3) People have raved stating the *QIDI support* is unmatched! But I imagine that may be for people living in China. Because they seem to work on Hong Kong hours, not US hours, so If I send an e-mail to them, correspondence is usually at around 2am when i'm sleeping, and when I respond back, it's an entire day before I hear back again.... I do hear back, just not thrilled that there's no one local to work with. I also found several reviews saying this machine out does the print quality of the Prusa.... and it's enclosed.... but who knows.




I don't know if anyone has any experience with the X-MAX or X-Pro, but I was thinking of just buying a better motherboard, and swapping it out, and finding someway to mount the Flexion. Has anyone does this? I mean, how complicated is it to put an aftermarket motherboard in without changing anything else? They won't take a return of the product. And I spent a good $1200 on the printer itself.

----------


## fred_dot_u

I might be one of those you've read who suggested that support is good. My reference for the level of support is different from yours, I believe. If I get an answer in a day or two via email, from an operation on the other side of the planet, I consider it superior to an answer that takes three, four, five or seven days to arrive.

It's great that they will swap out your mainboard. It would not be a surprise to learn that another manufacturer attempts to evade similar responsibility.

The modification of the extruder assembly pretty much falls on your head. Attempting an unsupported modification to an established product is often risky. I hadn't seen any reference to the system you've described, which means I can't comment further on that mod.

If you decide to replace the mainboard with a concoction of your own choosing, you're opening a new can of worms.

I've had pretty decent results with my X-max but don't plan to jump into any modifications, other than to swap out to test the high-temp extruder for some first-time nylon prints.
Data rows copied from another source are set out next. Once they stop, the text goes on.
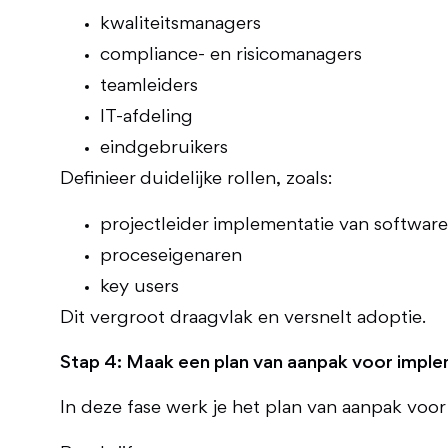
kwaliteitsmanagers
compliance- en risicomanagers
teamleiders
IT-afdeling
eindgebruikers
Definieer duidelijke rollen, zoals:
projectleider implementatie van software
proceseigenaren
key users
Dit vergroot draagvlak en versnelt adoptie.
Stap 4: Maak een plan van aanpak voor impl
In deze fase werk je het plan van aanpak voor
Good luck with your repair.

----------


## usafltg

> I might be one of those you've read who suggested that support is good. My reference for the level of support is different from yours, I believe. If I get an answer in a day or two via email, from an operation on the other side of the planet, I consider it superior to an answer that takes three, four, five or seven days to arrive.
> 
> It's great that they will swap out your mainboard. It would not be a surprise to learn that another manufacturer attempts to evade similar responsibility.
> 
> The modification of the extruder assembly pretty much falls on your head. Attempting an unsupported modification to an established product is often risky. I hadn't seen any reference to the system you've described, which means I can't comment further on that mod.
> 
> If you decide to replace the mainboard with a concoction of your own choosing, you're opening a new can of worms.
> 
> I've had pretty decent results with my X-max but don't plan to jump into any modifications, other than to swap out to test the high-temp extruder for some first-time nylon prints.
> ...


Thanks for the insight. And you are right. They are responsive as long as it's their working hours, and they've been really helpful. Not complaining there, just wish they had more localization is all.

They are in fact sending me a replacement original motherboard, but I've seen specific mention of upgrading the extruder to a Flexion Extruder (which is a high end extruder, and also support some different filaments in addition to the standard ones), with an E3D V6 Hotend (24V). The reason, is that the design of the QIDI hotend is not the greatest, and when you need to get down to finer detail, hotter temperatures for different materials (i.e. Poly, Nylon), the stock just don't exactly cut it, and prone to warping. Additionally, people have mentioned upgrading the motherboard to a Duet2Wifi and a BLTouch auto bed leveling sensor... but that last one is kind of unnecessary unless you update the motherboard I believe.

I don't think you're necessarily making a "concoction" just a better version. The main concern is the extruder which is what started the whole mess. But I'm mystified as to why the motherboard went bad after booting for the third time. Nothing changed.... it just went "poof"

----------